Purpose
To accurately perceive the world, we need to correctly combine visual and auditory signals from the same event. Due to differences in transmission speed in air and in neural processing, visual and auditory signals are often temporally offset when they arrive at a multisensory processing brain area, hence some tolerance to asynchrony is needed. Younger adults perceive asynchrony between visual and auditory signals when the temporal offset exceeds around 300ms. Previous studies report that older adults require larger temporal offsets to perceive such asynchrony. We aimed to determine if this finding can be accounted for by declining vision and hearing with age.
Methods
Individual psychometric functions were first obtained in fifteen younger (21-32 years old) and thirteen older (60-72 years old) adults, for visual contrast (Gabor, 10ms, 3c/deg, standard deviation of the Gaussian envelope=0.33deg) and sound detection (10ms tone pip presented over a tone mask (75dB), 2.5ms onset-offset ramp, 0.5 or 4kHz) thresholds. In a two-interval-forced-choice design (one interval contained a synchronous stimulus pair, the other was asynchronous), observers judged which interval contained the asynchronous pair. Four conditions were tested: suprathreshold and near threshold stimulus levels, each tested at 0.5 and 4kHz sound frequency. Window width was taken as the difference between the sound-lead and sound-lag asynchrony detection thresholds.
Results
Mean window widths are shown in the attached table.
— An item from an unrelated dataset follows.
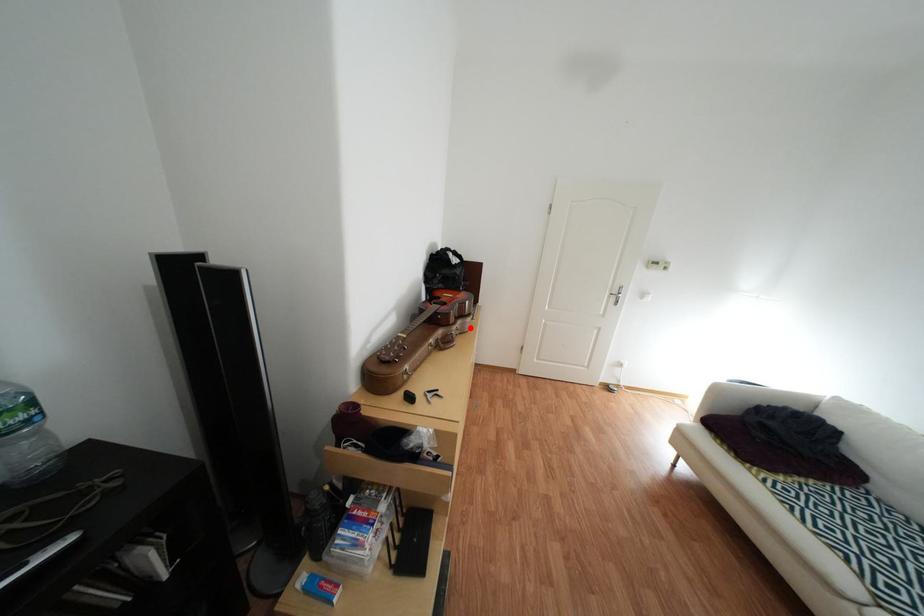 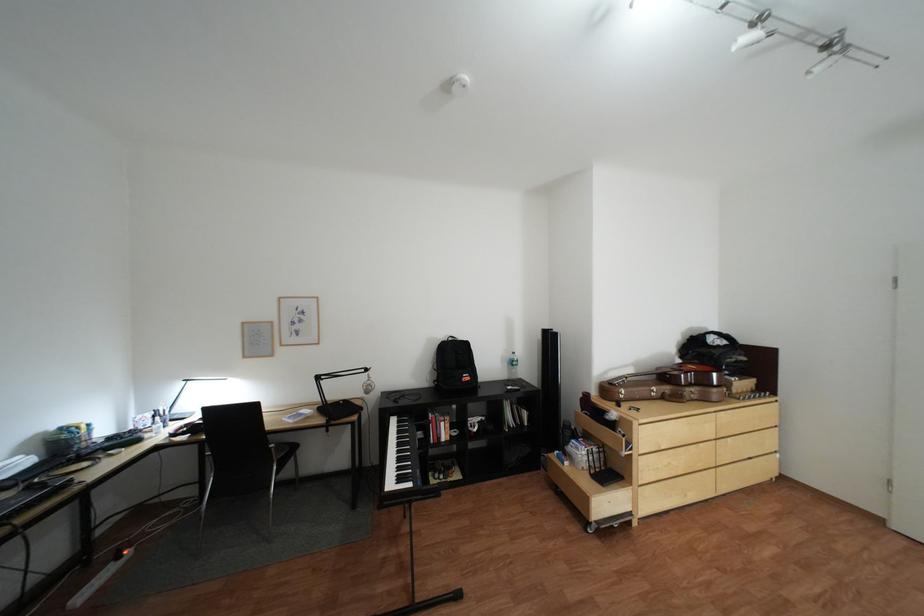 Question: I am providing you with two images of the same scene from different viewpoints. A red point is marked on the first image. Is the red point's position out of view in image 2?

Choices:
 (A) Yes
 (B) No

Answer: (B) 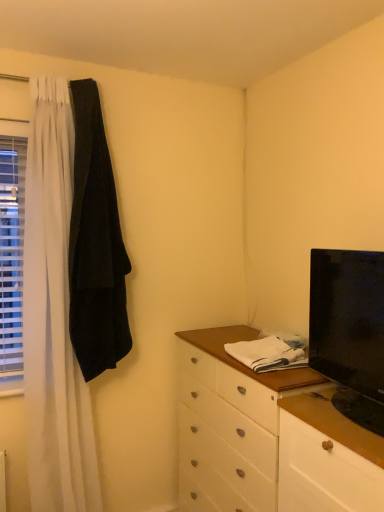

There was a significant interaction between age and sound frequency on the widths (RM-ANOVA: F(1,26)=4.90, p=0.04). Older adults required a larger temporal offset between suprathreshold visual and auditory signals to perceive asynchrony, but was more evident for low than high frequency sounds (interaction between sound frequency, threshold level and age: F(1,26)=5.32, p=0.03).
Conclusions
In older age, auditory and visual signals that are separated in time are more likely to be perceived as simultaneous. Consequently, older adults are more likely to incorrectly combine unassociated auditory and visual signals. Contrary to the effect expected if presbycusis was a driving factor, this age effect was more evident for low than high frequency sounds.